**Work request**
Under this line sits a listing. Repeat exactly and only its lines from the one holding "aan vaardigheden in" through the one holding "ОКЛЕЙКА КРЫШИ ПЛЕНКОЙ, ВЫСОКОЕ КАЧЕСТВО."; skip pictures.

**Dataset records**
==============================

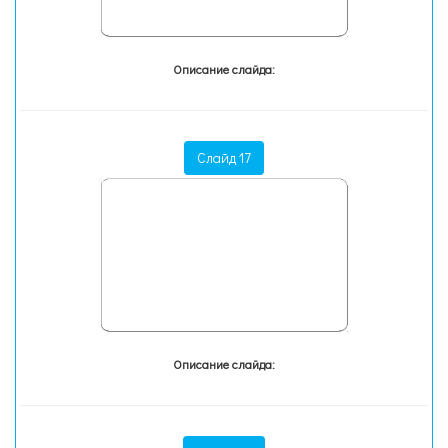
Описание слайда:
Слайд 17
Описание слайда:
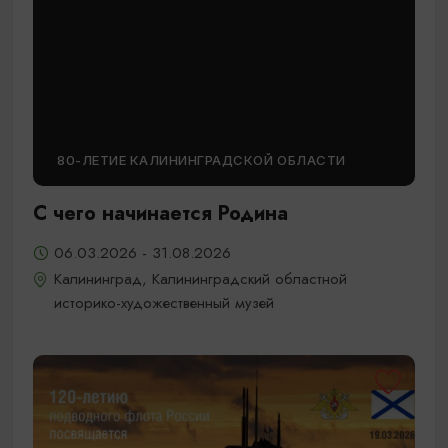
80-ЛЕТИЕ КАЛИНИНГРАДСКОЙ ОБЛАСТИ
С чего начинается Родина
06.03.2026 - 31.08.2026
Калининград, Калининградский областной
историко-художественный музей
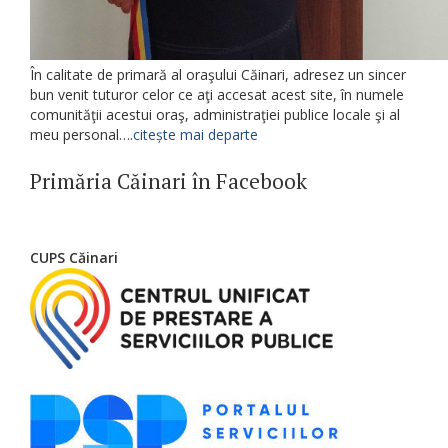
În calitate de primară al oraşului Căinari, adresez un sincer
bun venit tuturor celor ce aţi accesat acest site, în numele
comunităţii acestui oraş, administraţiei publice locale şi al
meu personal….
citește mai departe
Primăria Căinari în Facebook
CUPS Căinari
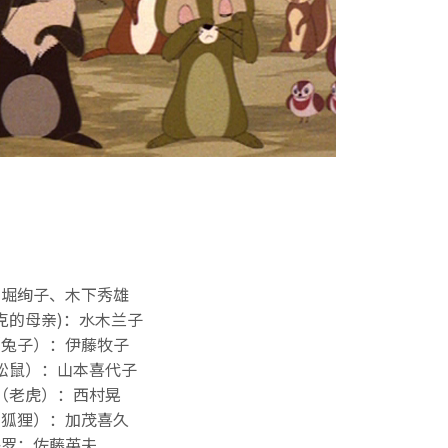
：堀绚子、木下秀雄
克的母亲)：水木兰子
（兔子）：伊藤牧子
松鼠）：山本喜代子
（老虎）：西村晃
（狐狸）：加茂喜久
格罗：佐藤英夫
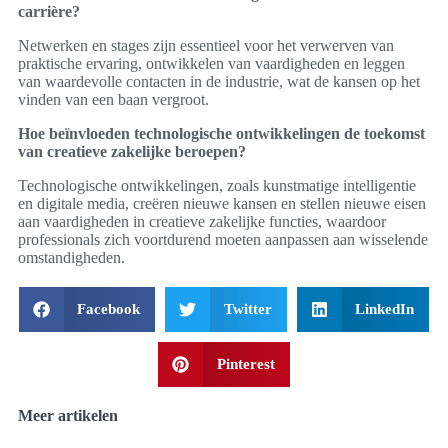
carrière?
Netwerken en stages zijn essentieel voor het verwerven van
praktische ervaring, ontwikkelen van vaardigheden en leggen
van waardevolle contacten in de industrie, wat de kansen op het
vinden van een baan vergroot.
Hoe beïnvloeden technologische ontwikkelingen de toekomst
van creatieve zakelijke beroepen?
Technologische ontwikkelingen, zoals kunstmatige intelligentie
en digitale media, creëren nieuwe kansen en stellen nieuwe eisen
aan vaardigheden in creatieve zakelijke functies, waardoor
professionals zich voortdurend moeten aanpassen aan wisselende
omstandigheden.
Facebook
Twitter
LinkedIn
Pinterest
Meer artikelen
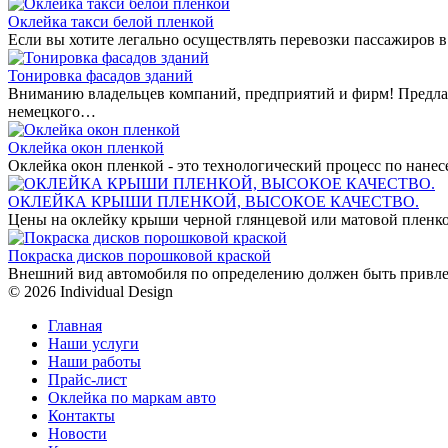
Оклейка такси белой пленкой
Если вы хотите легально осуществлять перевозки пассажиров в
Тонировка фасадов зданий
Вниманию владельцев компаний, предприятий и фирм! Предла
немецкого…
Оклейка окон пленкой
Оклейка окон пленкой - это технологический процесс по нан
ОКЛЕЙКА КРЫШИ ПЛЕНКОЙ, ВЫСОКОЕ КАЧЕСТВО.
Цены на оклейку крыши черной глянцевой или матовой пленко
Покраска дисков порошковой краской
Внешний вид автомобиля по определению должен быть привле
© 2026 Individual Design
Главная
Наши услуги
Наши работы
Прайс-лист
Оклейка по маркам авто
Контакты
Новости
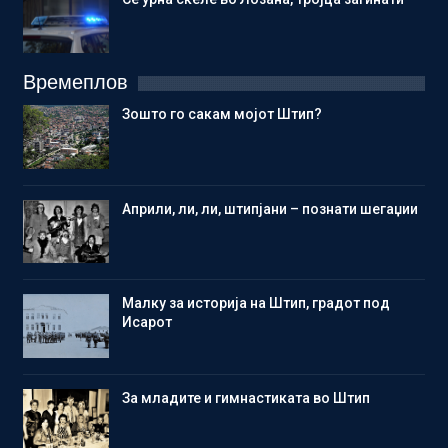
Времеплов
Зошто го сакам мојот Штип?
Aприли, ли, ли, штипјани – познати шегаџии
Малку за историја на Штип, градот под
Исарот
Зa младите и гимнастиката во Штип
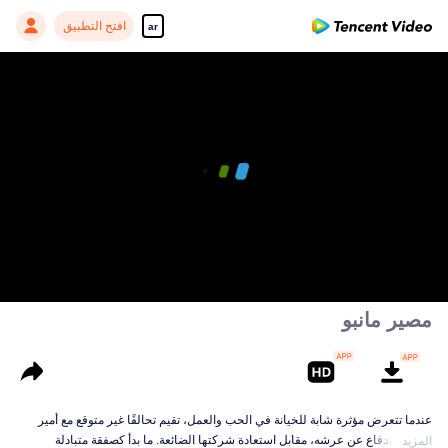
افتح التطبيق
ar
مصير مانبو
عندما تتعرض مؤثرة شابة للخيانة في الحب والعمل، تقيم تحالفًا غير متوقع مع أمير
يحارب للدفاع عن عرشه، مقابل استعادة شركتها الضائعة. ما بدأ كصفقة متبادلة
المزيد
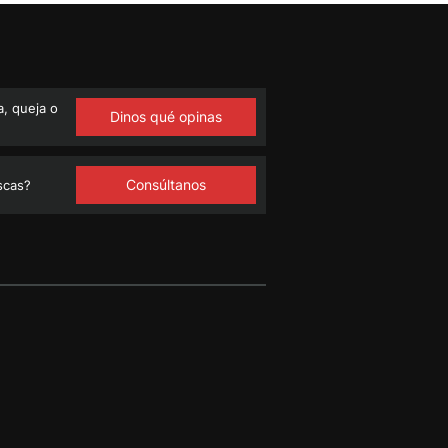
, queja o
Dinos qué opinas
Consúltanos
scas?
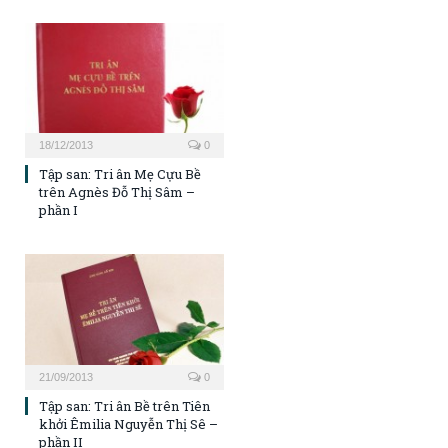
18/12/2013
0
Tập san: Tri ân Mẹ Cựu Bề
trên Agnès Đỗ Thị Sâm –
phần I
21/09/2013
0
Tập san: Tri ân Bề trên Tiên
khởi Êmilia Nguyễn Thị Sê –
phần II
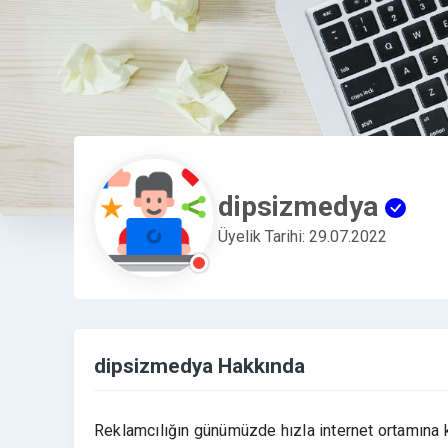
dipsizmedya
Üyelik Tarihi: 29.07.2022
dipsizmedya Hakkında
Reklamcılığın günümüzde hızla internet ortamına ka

==============================

**Expected answer**
aan vaardigheden in creatieve zakelijke functies, waardoor
professionals zich voortdurend moeten aanpassen aan wisselende
omstandigheden.
Facebook
Twitter
LinkedIn
Pinterest
Meer artikelen
Оклейка такси белой пленкой
Если вы хотите легально осуществлять перевозки пассажиров в
Тонировка фасадов зданий
Вниманию владельцев компаний, предприятий и фирм! Предла
немецкого…
Оклейка окон пленкой
Оклейка окон пленкой - это технологический процесс по нан
ОКЛЕЙКА КРЫШИ ПЛЕНКОЙ, ВЫСОКОЕ КАЧЕСТВО.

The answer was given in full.